The 6-foot-3 guard was a four-time all-conference selection, including an all first-team honor as a senior with a second-team honor as a junior. In his junior campaign, Clark averaged 15.5 points, 6.1 rebounds, 3.4 assists and two steals, shooting 51 percent from the floor and 35 percent from beyond the arc. He chose Nevada over Saint Mary’s, San Jose State, San Francisco, Montana and Hampton, among others.
Huseinovic was Alford’s first recruit of its 2020 class. Huseinovic, originally from Bosnia & Herzegovina, teamed up with another Pack 2020 signee DeAndre Henry (more on him later) at Phoenix Prep in Phoenix, Ariz. last year. As a senior, he averaged 14.5 points, 3.3 rebounds and 3.4 assists on 43 percent shooting from beyond the arc and 91 percent from the free throw line.
“Alem is a tough, heady shooting guard. He really knows how to create and make shots. A fierce competitor who really knows how to play.”
Prior to playing at Phoenix Prep, Huseinovic played his previous two seasons at Chaparral High School in Phoenix. The 6-foot-6 guard averaged 14.2 points and 2.9 rebounds on 39 percent from beyond the arc as a junior. He helped lead them to the 6A Arizona state championship game, where he scored 18 points.
Foster, from Australia, joins Kane Milling (France) and Huseinovic (Bosnia & Herzegovina) as the third player from overseas in Alford’s first two recruiting classes. He represented Australia in the FIBA 3x3 U18 Asia Cup and earned all-tournament honors — averaging six points per game across five contests. His 30 total points were the second-most in the tournament. He played his senior year at Golden State Preparatory School in Napa, Cal.

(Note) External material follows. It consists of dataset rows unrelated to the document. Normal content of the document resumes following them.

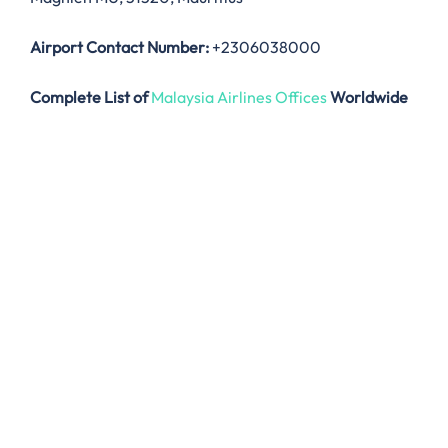
Airport Contact Number:
+2306038000
Complete List of
Malaysia Airlines Offices
Worldwide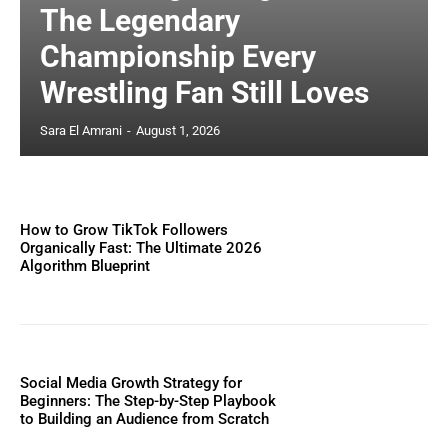
The Legendary
Championship Every
Wrestling Fan Still Loves
Sara El Amrani
-
August 1, 2026
How to Grow TikTok Followers
Organically Fast: The Ultimate 2026
Algorithm Blueprint
Social Media Growth Strategy for
Beginners: The Step-by-Step Playbook
to Building an Audience from Scratch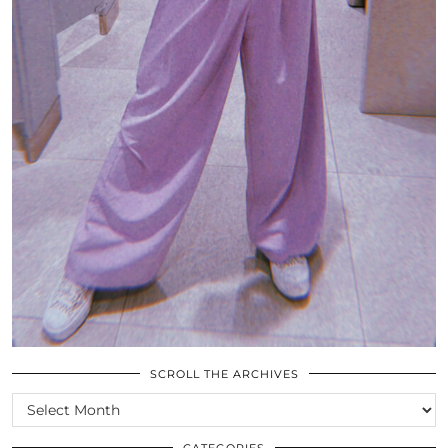
SCROLL THE ARCHIVES
SCROLL
THE
ARCHIVES
CATEGORIES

“Daniel is a versatile guard who can play a variety of positions,” Alford said. “A tough minded competitor who knows how to play the game. We’ve had tremendous success with Australian born players.”
Foster was a member of the Victoria State Championship team, the Hume City Broncos. He was given the Youth Player of the Year Award. and was nominated as the Youth Player of the Year. While representing Victoria in the Australian U20 National Tournament, Foster showed he could be a terrific facilitator, averaging 4.9 assists in the tournament. The 6-foot-3 guard also averaged 3.6 steals and was named to the all-state team.
Henry played with Huseinovic at Phoenix Prep as a senior, helped leading them to a 35-15 record in the Grind Session. Henry, who earned first-team All-Grind Session honoree, averaged 17.4 points, 11.3 rebounds and 1.4 blocks while shooting 57 percent from the floor and 84 percent from the stripe.
“Dre has a tremendous ceiling as a basketball player,” Alford said. “He is a strong and athletic player who loves to compete at both ends of the floor. He will improve daily due to how hard he works.”
As a junior, Henry played at Mountain Point High School in Phoenix. The 6-foot-8 forward averaged 12.2 points, 10.2 rebounds and 1.5 blocks as a junior. He shot 62 percent from the floor and 84 percent from the free throw line. He chose Nevada over Air Force, North Carolina A&T, Northern Arizona and Portland State, among others.